Will the Minister have the courage to explain the Government's thinking? It is possible that it has been excluded because it has a different effect on public expenditure totals than does raising tax allowances. That would be a discreditable reason, and the Minister should come clean. It is not too late for the Minister to recommend a change of heart to the Chancellor as a result of this debate and what has been written in the press. Even the Sunday Telegraph and the Daily Telegraph have been urging him to increase child benefit and not to waste money on a general and inefficient attack on allowances. That is not the way in which to help the low paid.

The Minister should listen, even at this late stage, to the voice of the Tory press, get his act together with the Chancellor, and recognise that the correct amount by which to raise child benefit, if he is to give it the same treatment as tax allowances, is at least 95p or £1. I hope that the Minister will take that point on board and that, when he makes an announcement on child benefit, that will be the rate, as anything less will be unjust and unfair and will increase rather than diminish the poverty trap.

Mr. Campbell-Savours

Perhaps I might have a few parting shots on personal relief, or the so-called jewel in the crown. Although the Government might claim credit for substantially increasing personal allowances — by 12.5 per cent. this year — the truth is that it is not possible to accept that as a single measure. It must be seen against the background of other taxation measures that the Government have introduced since 1979. They include the doubling of VAT, which is all too conveniently forgotten. It is easy to find money to reduce income tax if one is willing to impose the tax burden on other parts of the taxation system. As my right hon. and hon. Friends have said, the tax burden on the British people is now £18 billion greater than it was in 1979. We should not dismiss that sum as it is making possible the reductions that are now being made.

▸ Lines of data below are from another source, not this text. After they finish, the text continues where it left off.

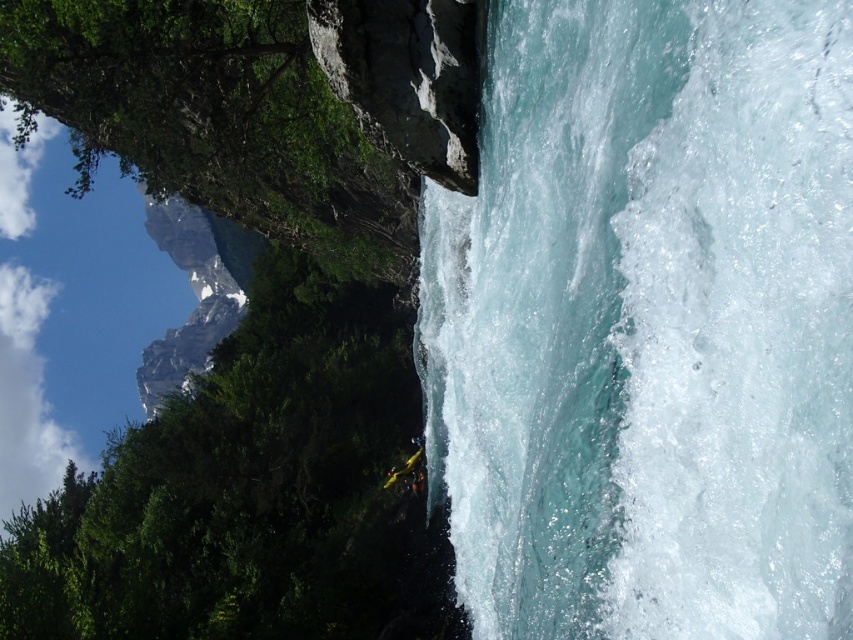 Consider the image. Does clear water at center come in front of yellow plastic kayak at lower center?

Yes, clear water at center is in front of yellow plastic kayak at lower center.

At what (x,y) coordinates should I click in order to perform the action: click on clear water at center. Please return your answer as a coordinate pair (x, y). Looking at the image, I should click on (648, 324).

The width and height of the screenshot is (853, 640). What do you see at coordinates (648, 324) in the screenshot? I see `clear water at center` at bounding box center [648, 324].

I want to click on clear water at center, so click(x=648, y=324). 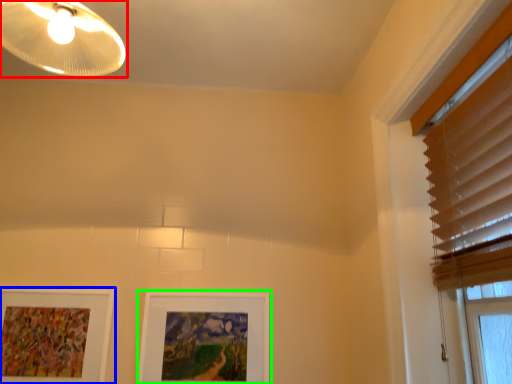 Question: Based on their relative distances, which object is farther from lamp (highlighted by a red box)? Choose from picture frame (highlighted by a blue box) and picture frame (highlighted by a green box).

Choices:
 (A) picture frame
 (B) picture frame

Answer: (B) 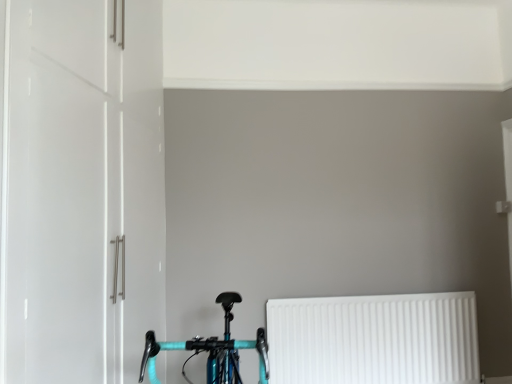 Question: From the image's perspective, does teal glossy bicycle at lower center appear higher than white plastic radiator at lower right?

Choices:
 (A) no
 (B) yes

Answer: (B)

Question: Is teal glossy bicycle at lower center thinner than white plastic radiator at lower right?

Choices:
 (A) no
 (B) yes

Answer: (A)

Question: Is teal glossy bicycle at lower center to the left of white plastic radiator at lower right from the viewer's perspective?

Choices:
 (A) yes
 (B) no

Answer: (A)

Question: Is teal glossy bicycle at lower center surrounding white plastic radiator at lower right?

Choices:
 (A) no
 (B) yes

Answer: (A)

Question: Can you confirm if teal glossy bicycle at lower center is smaller than white plastic radiator at lower right?

Choices:
 (A) no
 (B) yes

Answer: (A)

Question: Is teal glossy bicycle at lower center turned away from white plastic radiator at lower right?

Choices:
 (A) yes
 (B) no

There have also been three increases in national insurance contributions since 1979. In 1981, the Government refused to index personal allowances for inflation, and they scrapped the 25 per cent. rate band. There might be arguments for and against the 25 per cent. rate band, but it is interesting that last Sunday the Prime Minister, when trying to contend with opinion polls that showed Labour in advance of the Conservatives leading up to the local elections, said that she looked forward to the possibility of reintroducing a 25 per cent. income tax rate band—the same as she was bequeathed by a Labour Government.

8.15 pm

There have also been substantial increases in rates, which are just a local form of taxation. Substantial rates derive from cuts in expenditure. All that has happened is that one tax has been substituted for another. According to the Government's own statistics given in parliamentary replies, it is clear that taxes in the United Kingdom have risen faster since 1979 than in any other European Community country. The truth is that the £1.27 tax benefit resulting from the change in personal allowances will be wiped out for the great majority of the population by the 91p a week duty increases that it has been calculated will fall on every one of our constituents. If we include the additional VAT that is to be imposed on home extensions and fish and chips, there will be no benefit for the average man from personal allowance changes. No one should be duped by the Government's propaganda that, through this Budget, the Conservatives have helped the British people by reducing their tax burden.

Question put and agreed to.

Clause 21 ordered to stand part of the Bill.